Main article: History of Nokia


Nokia has a long history, dating back to 1865 when Fredrik Idestam, a mining engineer, created a pulp mill near the town of Tampere, Finland (then in the Russian Empire). A second pulp mill was created in 1868 near the town of Nokia, itself nearby Tampere. In 1871, Idestam together with friend Leo Mechelin formed a shared company and called it Nokia, after the town of the second pulp mill. For the next 90 years, Nokia on its own would be a forest and power industry company, with activities such as electricity generation.

In 1922, Nokia was jointly-owned with a trio partnership with Finnish Cable Works (Suomen Kaapelitehdas, formed in 1917) and Finnish Rubber Works (Suomen Gummitehdas, formed in 1898). Finnish Cable Works manufactured telephone and electrical cables, whereas Finnish Rubber Works created galoshes and other rubber products.
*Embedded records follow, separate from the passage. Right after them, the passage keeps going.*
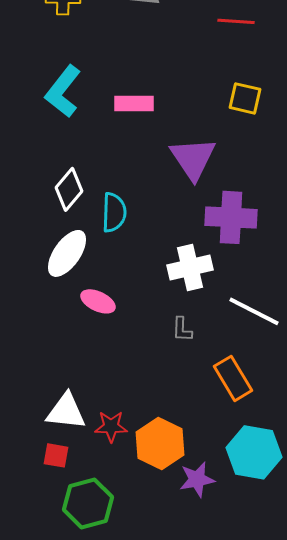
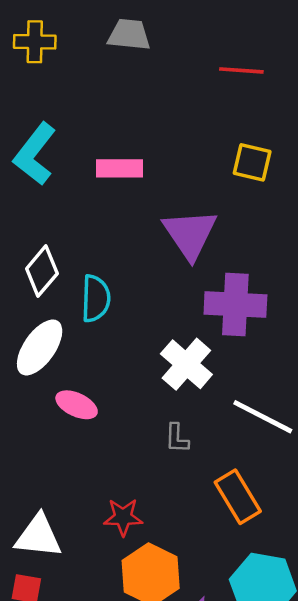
white cross: (190, 267) -> (186, 364), turned -36
red star: (111, 426) -> (123, 517), moved

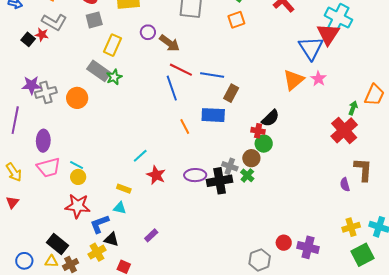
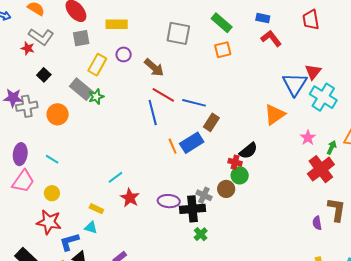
cyan cross: (338, 18) -> (323, 97), moved
purple circle: (148, 32) -> (124, 54), moved
red triangle: (328, 34) -> (313, 72), size x0.7
black square: (28, 39) -> (44, 75), moved
pink star: (318, 79) -> (308, 138), moved
blue rectangle: (213, 115) -> (192, 143), turned -40
orange line: (185, 127) -> (173, 146), moved
cyan line: (77, 165) -> (52, 159), moved
pink trapezoid: (49, 167) -> (23, 181), turned -45
green cross: (247, 175) -> (201, 234), moved

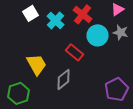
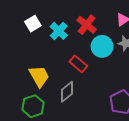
green hexagon: (18, 93) -> (33, 106), moved

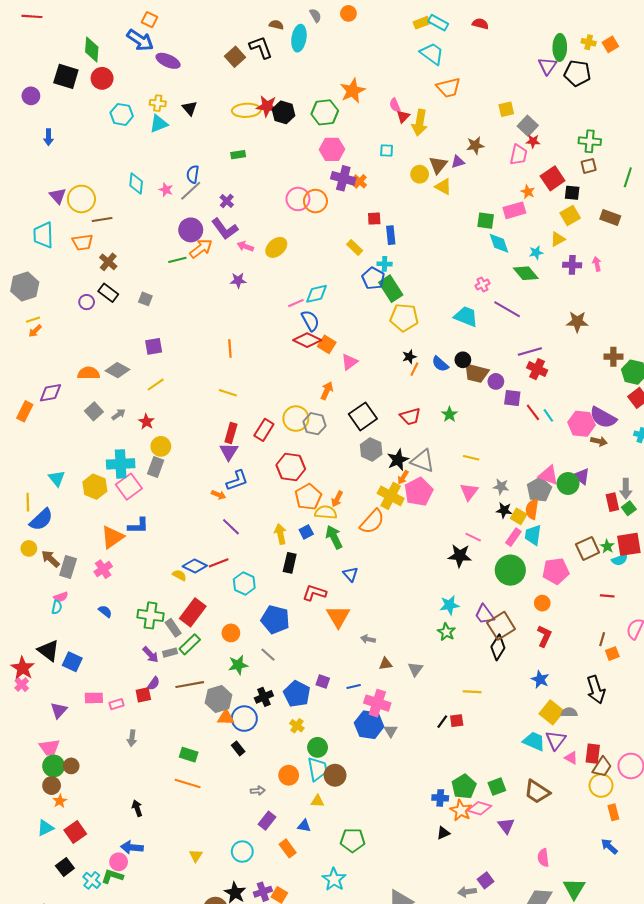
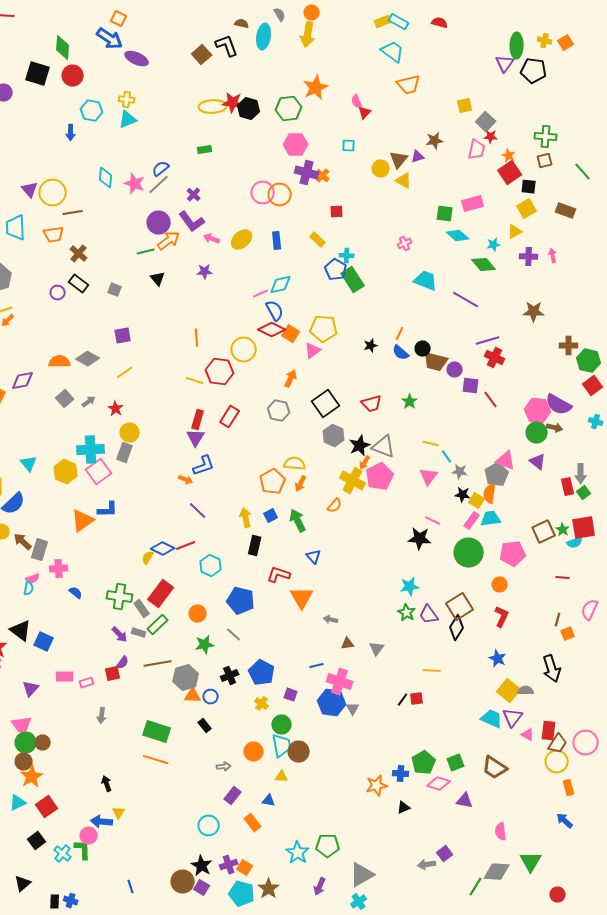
black triangle: (190, 108) -> (158, 279), moved
yellow arrow: (420, 123) -> (308, 35), moved
blue arrow: (48, 137) -> (71, 133), moved
blue semicircle: (193, 174) -> (161, 169), turned 42
green line: (628, 177) -> (583, 172), turned -60
pink star: (166, 190) -> (135, 184), size x1.5
orange star: (528, 192) -> (509, 156), moved
blue rectangle: (391, 235) -> (277, 241), moved
cyan diamond: (499, 243) -> (458, 236), turned -30
pink cross: (482, 285) -> (405, 244), moved
cyan trapezoid: (466, 316) -> (426, 281), moved
yellow pentagon: (404, 318) -> (324, 329), moved
orange line: (414, 369) -> (400, 334), moved
cyan line: (548, 415) -> (447, 457), moved
yellow circle: (296, 419) -> (244, 350), moved
red hexagon: (291, 467) -> (220, 372), moved
green circle: (568, 483) -> (537, 433), moved
yellow semicircle: (326, 512) -> (295, 464), moved
orange semicircle: (372, 522) -> (335, 506), size x0.6
cyan trapezoid: (533, 535) -> (491, 519), turned 75
pink cross: (103, 569) -> (59, 569), moved, turned 30
yellow semicircle: (179, 575) -> (148, 558), turned -88
purple trapezoid: (485, 614) -> (429, 615), moved
gray rectangle: (170, 653) -> (139, 633), turned 32
purple square: (323, 681) -> (291, 695), moved
blue circle: (244, 719) -> (211, 697), size x0.6
green rectangle: (189, 755) -> (157, 732), size x1.5
orange star: (60, 801) -> (32, 777), size x1.6
orange star: (461, 810) -> (377, 786), moved, turned 30
purple triangle: (506, 826) -> (465, 801), turned -42
green pentagon: (353, 840) -> (328, 846), moved
yellow triangle: (196, 856) -> (119, 813), moved
green L-shape: (112, 876) -> (83, 850), turned 70

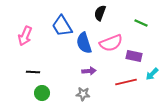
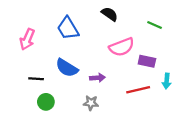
black semicircle: (100, 13) -> (110, 14), turned 105
blue semicircle: (84, 43) -> (67, 68), moved, turned -40
cyan arrow: (152, 74) -> (167, 81), turned -40

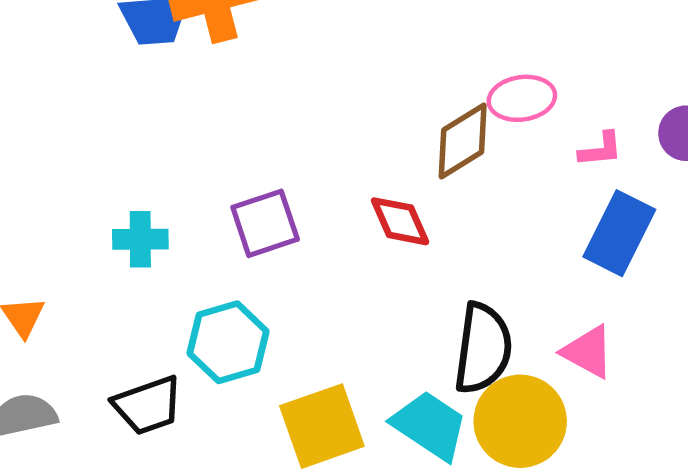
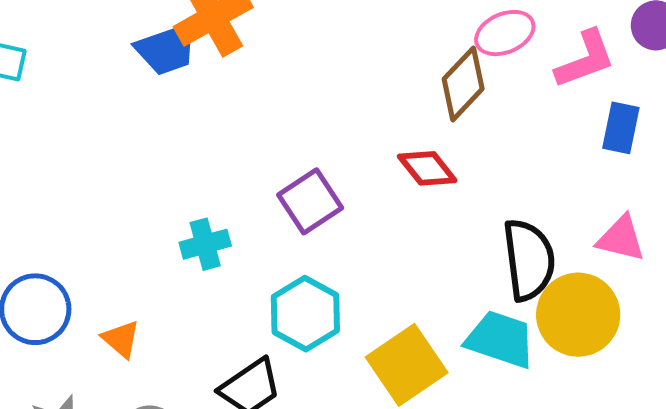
pink L-shape: (601, 149) -> (585, 59), size x1.6
blue rectangle: (619, 233) -> (621, 128), size x0.7

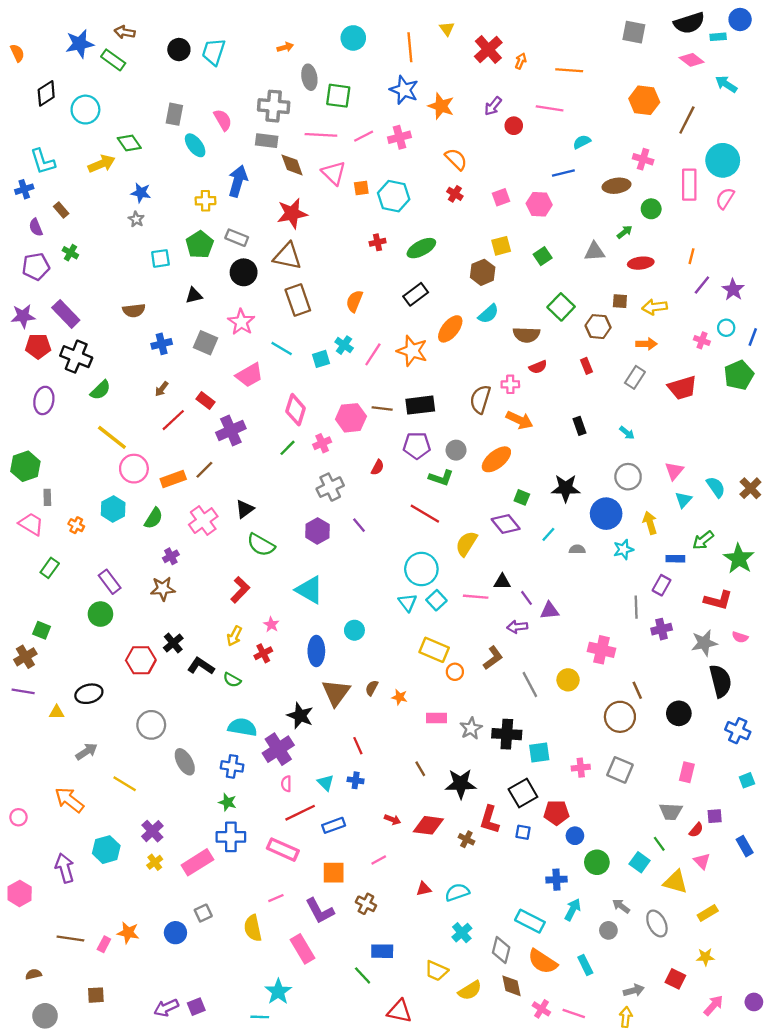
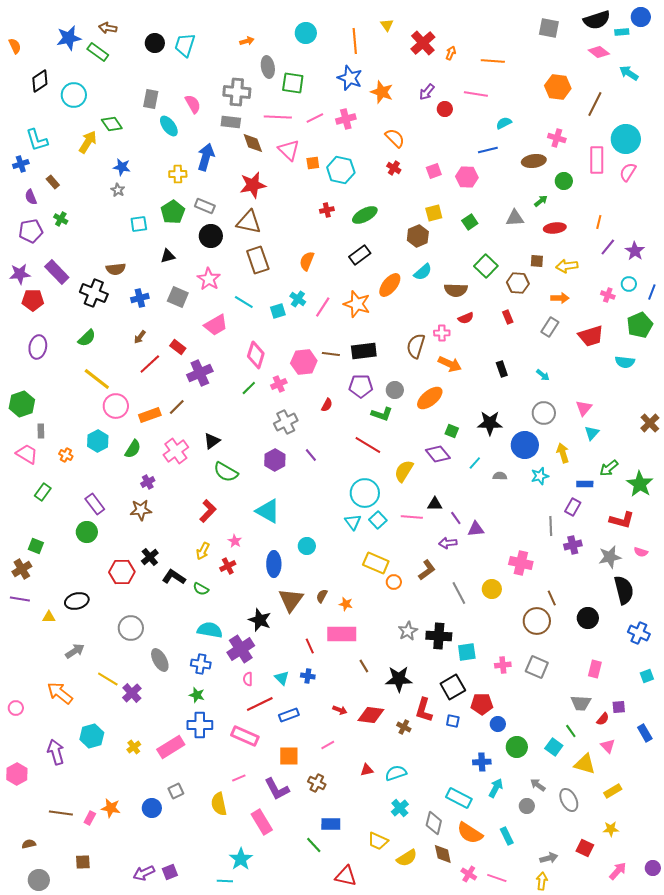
yellow arrow: (102, 164) -> (88, 142), turned -35
black cross: (76, 357) -> (94, 293), moved
cyan semicircle: (716, 487) -> (625, 362), moved, turned 132
pink rectangle: (436, 718) -> (342, 634), moved, size x1.6
purple cross: (152, 831) -> (132, 693), moved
In 1967, the three companies Nokia Aktiebolag (Nokia Company), Suomen Kaapelitehdas and Suomen Kumitehdas (by then renamed from Suomen Gummitehdas) merged and created the new Nokia Corporation, the current form of the modern communications company. Nokia Corporation now boasted many industries including rubber, forestry, cable, electricity and electronics. In the 1970s, the newly formed conglomerate started entering the networking and radio industry. Nokia also started making military equipment for Finland's defence forces (Puolustusvoimat), such as the Sanomalaite M/90 communicator in 1983, and the M61 gas mask from the 1960s. The company was also making professional mobile radios, telephone switches, capacitors, chemicals and personal computers under the name MikroMikko (by the Nokia Data division) from 1981 to 1991, the predecessor of Fujitsu Siemens. In 1979, Nokia went into a joint venture with television maker Salora, to create Mobira, which would lay out the foundation of Nokia's future mobile phone division. In 1981, Mobira launched the Nordic Mobile Telephone (NMT) service, the world's first international cellular network and the first to allow international roaming. Then in 1982, Mobira launched the Mobira Senator car phone, which can be considered as Nokia's first mobile phone.
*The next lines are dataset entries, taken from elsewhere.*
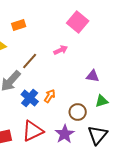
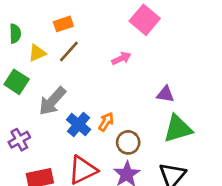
brown line: (30, 61) -> (69, 51), moved
green triangle: (102, 101) -> (178, 129), size x1.6
brown circle: (78, 112) -> (128, 142), moved

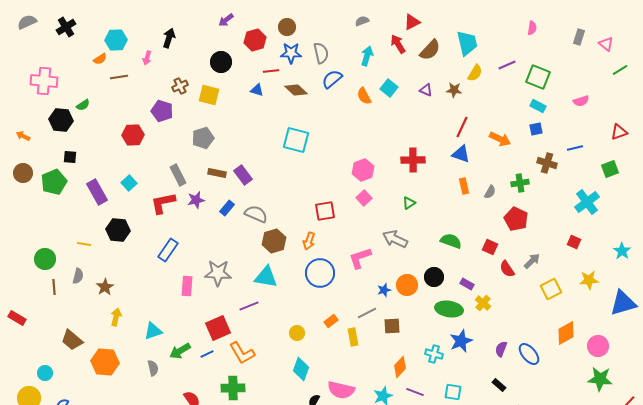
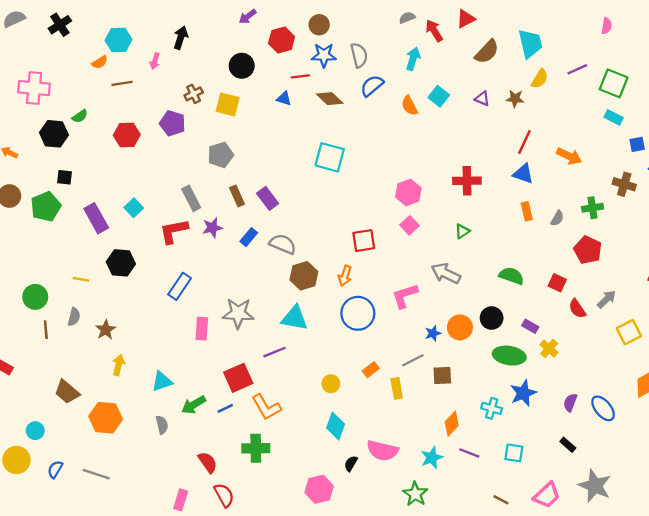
red arrow: (398, 44) -> (434, 31), moved
blue square: (536, 129) -> (637, 144), moved
red hexagon: (133, 135) -> (127, 135), moved
brown rectangle: (217, 173) -> (237, 196), turned 54

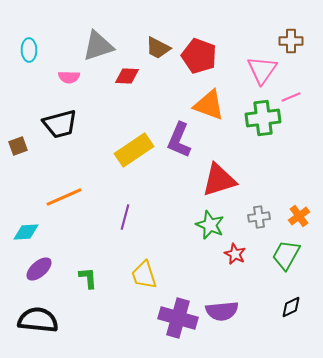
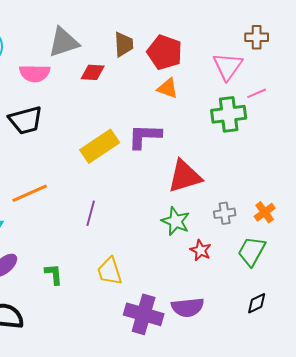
brown trapezoid: (158, 48) -> (124, 44), turned -120
pink semicircle: (69, 77) -> (35, 73), size x1.4
orange triangle: (209, 105) -> (168, 88), moved, size x0.7
purple L-shape: (179, 140) -> (145, 136), turned 69

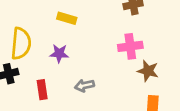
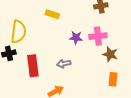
purple star: (59, 53) -> (76, 38), moved
red rectangle: (42, 90) -> (33, 66), size x1.5

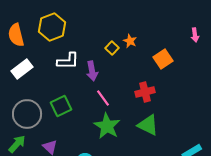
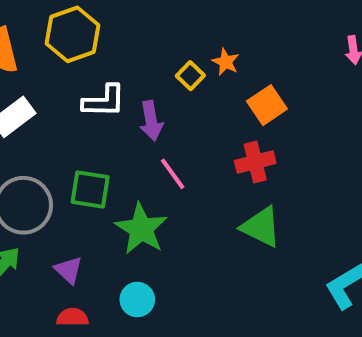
orange square: (163, 59) -> (267, 105), moved
green square: (61, 106) -> (90, 190), turned 35
green star: (107, 126) -> (141, 229), moved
In 1987, Finnish Cable Works discontinued production of cables at its Helsinki factory, effectively ending the sub-company. Nokian Tyres (Nokian Renkaat), a tyre producer that was originally formed as a division of Finnish Rubber Works in 1932, split away from Nokia Corporation in 1988. Two years later in 1990, Finnish Rubber Works followed suit. This allowed Nokia Corporation to solely focus on communications. Jorma Ollila became CEO in 1992.


Mobira Cityman 450, 1985
A Nokia 9000 Communicator (1996) next to a Nokia E7 Communicator (2011)

Nokia's first fully portable mobile phone (after the Mobira Senator car phone of 1982) was the Mobira Cityman 900 in 1987. Nokia assisted in the development of the GSM mobile standard in the 1980s, and developed the first GSM network with Siemens (predecessor of Nokia Siemens Network). The world's first GSM call was made by Finnish prime minister Harri Holkeri on July 1, 1991 using Nokia equipment, on the 900 MHz band network built by Nokia and operated by Radiolinja. In November 1992 the Nokia 1011 was the first commercially available mobile phone. In 1998 Nokia overtook Motorola and became the best-selling mobile phone brand.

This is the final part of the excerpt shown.